# Anyone knows any other site with manuals?



## chavohawk (Feb 14, 2008)

Does anyone knows other sites with diferent airplanes manuals?

thanks


----------



## Micdrow (Feb 15, 2008)

chavohawk said:


> Does anyone knows other sites with diferent airplanes manuals?
> 
> thanks




Below are a few sites that I know of for aircraft manuals. Most of those are here in one form or another at least on WWII.

TailWheel.nl
Free Aircraft Checklists to Download
Messerschmitt Me410 on DetailSITE!
Pilot's Notes for Beaufighter 2nd Edition
Snafu's Target 4 Today Homepage
WWII Army Air Forces Collection
IL2 Manía - Portal dedicado al simulador Il2 Sturmovik, Forgotten Battles y Pacific Fighters
Luftwaffe Cockpitinstrumente Homepage Titelseite Instrumente Gertebrett Baumuster
National Archives of Australia
The DC3 manual
WWW.PBY.COM Home Page
SR-71 Online - The Blackbird Archive
The 109 Lair- The Online Source for Messerschmitt 109 information
Dornier 217 N 1* Temporaire
http://www.aeronca.com/manuals/
Beim-Zeugmeister: Homepage


----------



## Kurfürst (Feb 18, 2008)

This one : WW2 Fighter Aircraft Page - Jagdflugzeuge des 2. WK


----------



## Fokker D21 (Apr 18, 2008)

Thanks Micdrow,

I can really use the Me 410 armament manual. My guess a "Gurtkasten" is an ammunition box?
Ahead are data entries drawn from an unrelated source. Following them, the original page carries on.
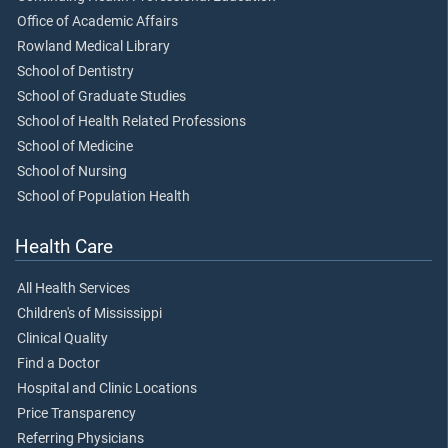
Office of Academic Affairs
Rowland Medical Library
School of Dentistry
School of Graduate Studies
School of Health Related Professions
School of Medicine
School of Nursing
School of Population Health
Health Care
All Health Services
Children's of Mississippi
Clinical Quality
Find a Doctor
Hospital and Clinic Locations
Price Transparency
Referring Physicians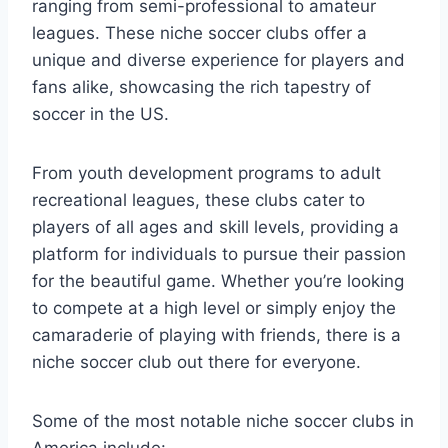
ranging from semi-professional to amateur⁤
leagues. These niche soccer clubs offer a
unique and diverse experience for players and
fans‌ alike,‍ showcasing the ​rich tapestry of
soccer ⁣in⁤ the US.
From youth development programs to adult
recreational leagues, these ⁣clubs cater to
players⁤ of all ages and skill levels, providing a‍
platform for individuals to pursue their passion
for ⁣the beautiful game. Whether ⁣you’re⁢ looking⁣
to compete at a high level ⁤or ⁢simply ⁤enjoy the​
camaraderie ⁢of ‍playing with friends, there is a
niche soccer club out ​there for everyone.
Some of ​the most notable niche soccer clubs in
America​ include: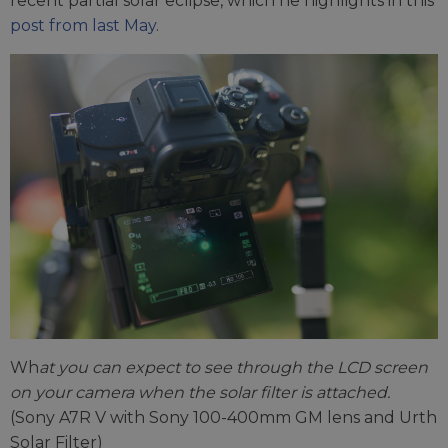
recent partial solar eclipse, which he highlights in this
post from last May
.
Wh
at you can expect to see through the LCD screen
on your camera when the solar filter is attached.
(Sony A7R V with Sony 100-400mm GM lens and Urth
Solar Filter)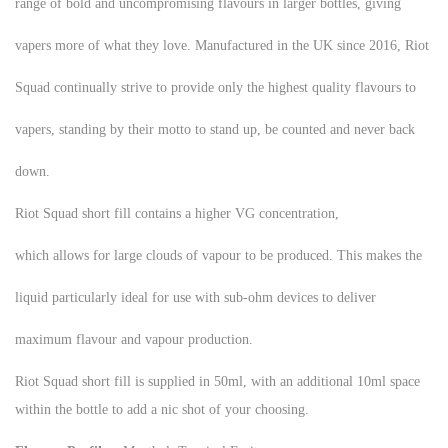
range of bold and uncompromising flavours in larger bottles, giving
vapers more of what they love. Manufactured in the UK since 2016, Riot
Squad continually strive to provide only the highest quality flavours to
vapers, standing by their motto to stand up, be counted and never back
down.
Riot Squad short fill contains a higher VG concentration,
which allows for large clouds of vapour to be produced. This makes the
liquid particularly ideal for use with sub-ohm devices to deliver
maximum flavour and vapour production.
Riot Squad short fill is supplied in 50ml, with an additional 10ml space
within the bottle to add a nic shot of your choosing.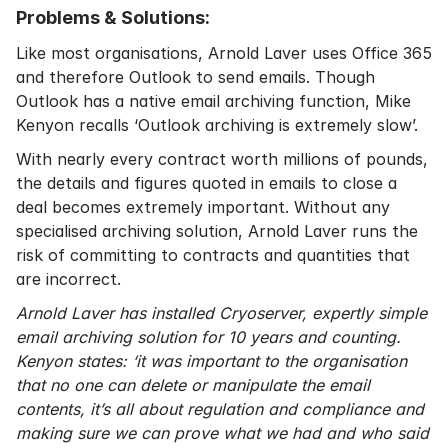
Problems & Solutions:
Like most organisations, Arnold Laver uses Office 365
and therefore Outlook to send emails. Though
Outlook has a native email archiving function, Mike
Kenyon recalls ‘Outlook archiving is extremely slow’.
With nearly every contract worth millions of pounds,
the details and figures quoted in emails to close a
deal becomes extremely important. Without any
specialised archiving solution, Arnold Laver runs the
risk of committing to contracts and quantities that
are incorrect.
Arnold Laver has installed Cryoserver, expertly simple
email archiving solution for 10 years and counting.
Kenyon states: ‘it was important to the organisation
that no one can delete or manipulate the email
contents, it’s all about regulation and compliance and
making sure we can prove what we had and who said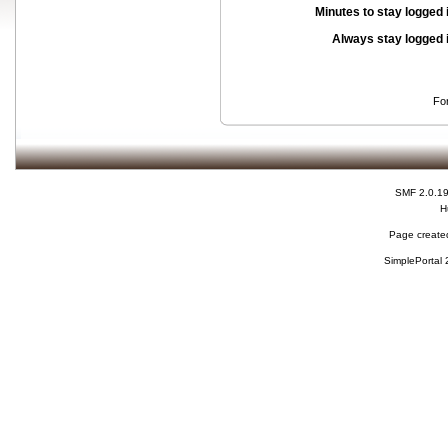
Minutes to stay logged 
Always stay logged 
Fo
SMF 2.0.1
H
Page created
SimplePortal 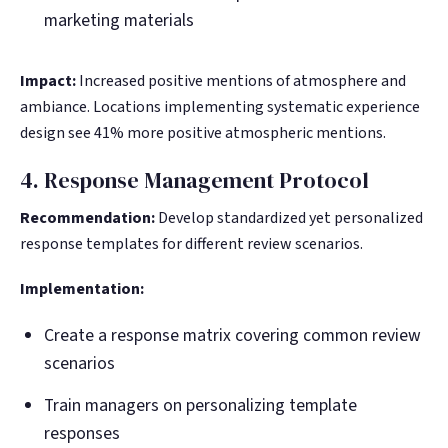
marketing materials
Impact:
Increased positive mentions of atmosphere and
ambiance. Locations implementing systematic experience
design see 41% more positive atmospheric mentions.
4. Response Management Protocol
Recommendation:
Develop standardized yet personalized
response templates for different review scenarios.
Implementation:
Create a response matrix covering common review
scenarios
Train managers on personalizing template
responses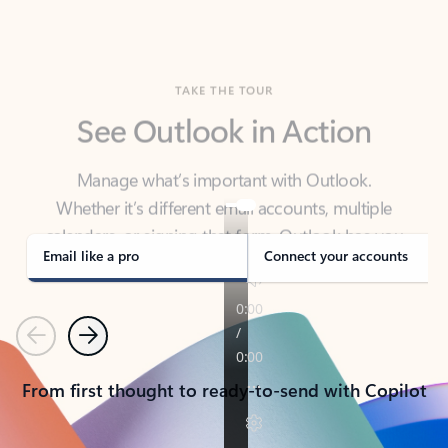
TAKE THE TOUR
See Outlook in Action
Manage what’s important with Outlook.
Whether it’s different email accounts, multiple
calendars, or signing that form, Outlook has you
covered - at home, for work, or on-the-go.
Email like a pro
Connect your accounts
Previous
Next
From first thought to ready-to-send with Copilot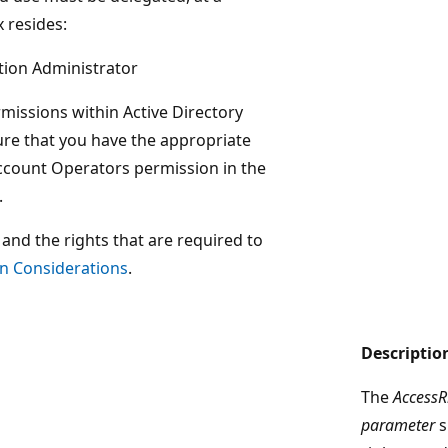
 resides:
tion Administrator
rmissions within Active Directory
re that you have the appropriate
ccount Operators permission in the
.
and the rights that are required to
n Considerations
.
Descriptio
The
AccessR
parameter
s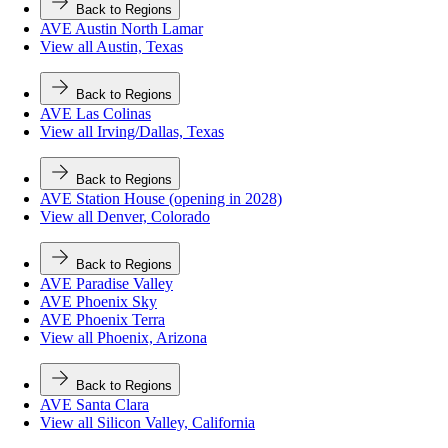
Back to Regions
AVE Austin North Lamar
View all Austin, Texas
Back to Regions
AVE Las Colinas
View all Irving/Dallas, Texas
Back to Regions
AVE Station House (opening in 2028)
View all Denver, Colorado
Back to Regions
AVE Paradise Valley
AVE Phoenix Sky
AVE Phoenix Terra
View all Phoenix, Arizona
Back to Regions
AVE Santa Clara
View all Silicon Valley, California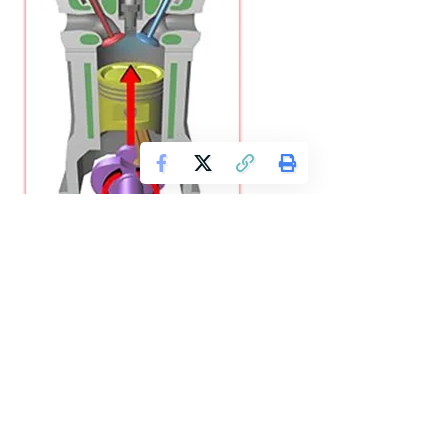
The efficiency of an IC engine (Internal Combustion Engine)
is defined as the ratio of workdone to the energy supplied
to an engine. The following efficiencies of an 1.C. engine are
important:
(a) Mechanical efficiency.
It is the ratio of brake power
(B.P.) to the indicated power (I.P.).
Mathematically, mechanical efficiency,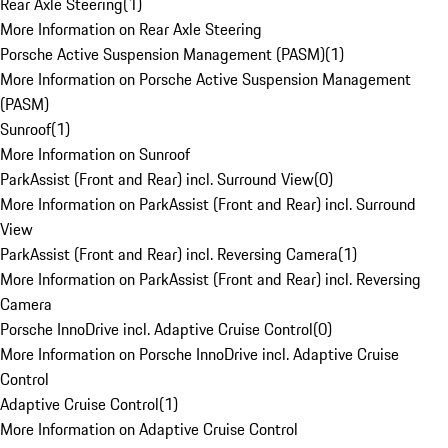
Rear Axle Steering
(
1
)
More Information on Rear Axle Steering
Porsche Active Suspension Management (PASM)
(
1
)
More Information on Porsche Active Suspension Management
(PASM)
Sunroof
(
1
)
More Information on Sunroof
ParkAssist (Front and Rear) incl. Surround View
(
0
)
More Information on ParkAssist (Front and Rear) incl. Surround
View
ParkAssist (Front and Rear) incl. Reversing Camera
(
1
)
More Information on ParkAssist (Front and Rear) incl. Reversing
Camera
Porsche InnoDrive incl. Adaptive Cruise Control
(
0
)
More Information on Porsche InnoDrive incl. Adaptive Cruise
Control
Adaptive Cruise Control
(
1
)
More Information on Adaptive Cruise Control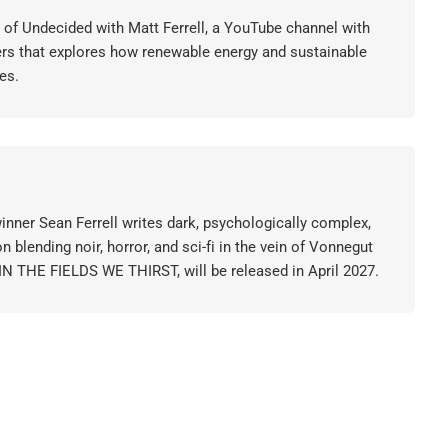
or of Undecided with Matt Ferrell, a YouTube channel with
ers that explores how renewable energy and sustainable
es.
nner Sean Ferrell writes dark, psychologically complex,
on blending noir, horror, and sci-fi in the vein of Vonnegut
 IN THE FIELDS WE THIRST, will be released in April 2027.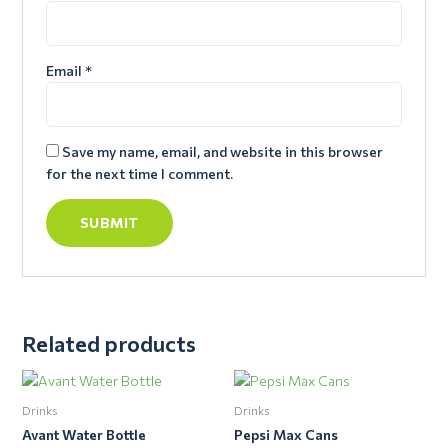
Email
*
Save my name, email, and website in this browser
for the next time I comment.
Related products
Drinks
Drinks
Avant Water Bottle
Pepsi Max Cans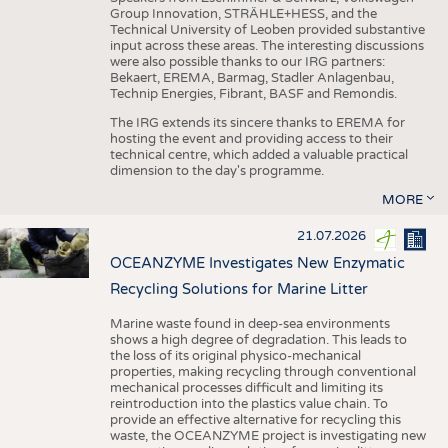
Group Innovation, STRÄHLE+HESS, and the
Technical University of Leoben provided substantive
input across these areas. The interesting discussions
were also possible thanks to our IRG partners:
Bekaert, EREMA, Barmag, Stadler Anlagenbau,
Technip Energies, Fibrant, BASF and Remondis.
The IRG extends its sincere thanks to EREMA for
hosting the event and providing access to their
technical centre, which added a valuable practical
dimension to the day's programme.
MORE
21.07.2026
OCEANZYME Investigates New Enzymatic
Recycling Solutions for Marine Litter
Marine waste found in deep-sea environments
shows a high degree of degradation. This leads to
the loss of its original physico-mechanical
properties, making recycling through conventional
mechanical processes difficult and limiting its
reintroduction into the plastics value chain. To
provide an effective alternative for recycling this
waste, the OCEANZYME project is investigating new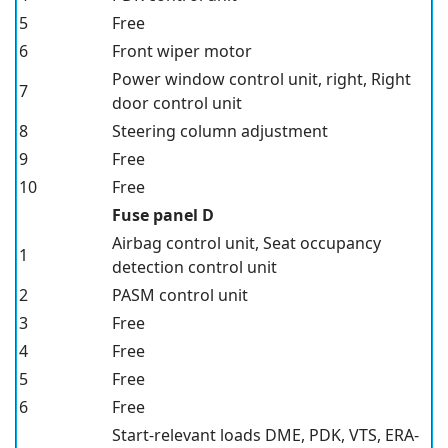
5
Free
6
Front wiper motor
Power window control unit, right, Right
7
door control unit
8
Steering column adjustment
9
Free
10
Free
Fuse panel D
Airbag control unit, Seat occupancy
1
detection control unit
2
PASM
control unit
3
Free
4
Free
5
Free
6
Free
Start-relevant loads DME, PDK, VTS, ERA-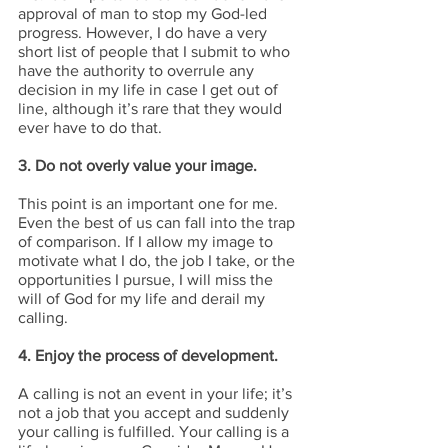
approval of man to stop my God-led 
progress. However, I do have a very 
short list of people that I submit to who 
have the authority to overrule any 
decision in my life in case I get out of 
line, although it’s rare that they would 
ever have to do that.
3. Do not overly value your image.
This point is an important one for me. 
Even the best of us can fall into the trap 
of comparison. If I allow my image to 
motivate what I do, the job I take, or the 
opportunities I pursue, I will miss the 
will of God for my life and derail my 
calling.
4. Enjoy the process of development.
A calling is not an event in your life; it’s 
not a job that you accept and suddenly 
your calling is fulfilled. Your calling is a 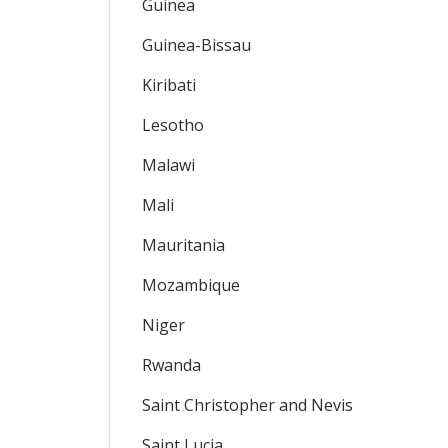
Guinea
Guinea-Bissau
Kiribati
Lesotho
Malawi
Mali
Mauritania
Mozambique
Niger
Rwanda
Saint Christopher and Nevis
Saint Lucia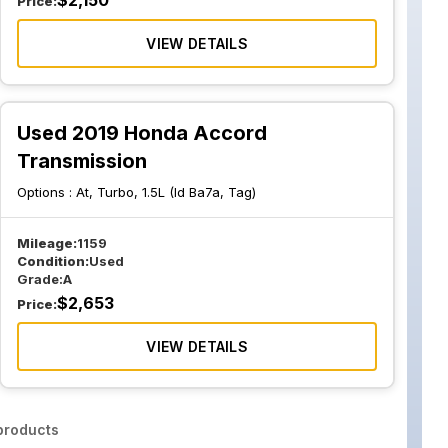
$
2,150
Price:
VIEW DETAILS
Used 2019 Honda Accord
Transmission
Options :
At, Turbo, 1.5L (Id Ba7a, Tag)
Mileage:
1159
Condition:
Used
Grade:
A
$
2,653
Price:
VIEW DETAILS
roducts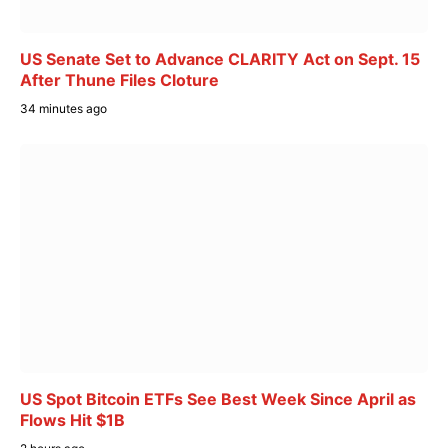
US Senate Set to Advance CLARITY Act on Sept. 15
After Thune Files Cloture
34 minutes ago
US Spot Bitcoin ETFs See Best Week Since April as
Flows Hit $1B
Does the WB 151A has either 1 Gurtkasten with 2 times 200 rounds or 2 Gurtkasten with 2 times 230 rounds for the two MG 151/20?

Furthermore if the Me 410 A-1/U4 with BK5 cannon also has the MG 17's, does that mean the Me 410 B-1/U4 with BK5 also has the MG 131's?


----------



## bf109 Emil (Apr 18, 2008)

Nanton Lancaster Society Air Museum

try here, it is a working museum, one can crawl and view the Lanc being re-built...i also purchased from their gift shop, a repo, yet detailed manual for Hurricanes and Spits...ie cockpit dimensions, start-up procedures, shut down procedure, do/don'ts etc for quite cheap, a few bucks...

bf109 Emil

If more detailed manuals are required, this society, is getting a lot of log books, flying items from WW2 pilots and families from past relatives, going here rather then collect dust in an attic...

bf109 Emil


----------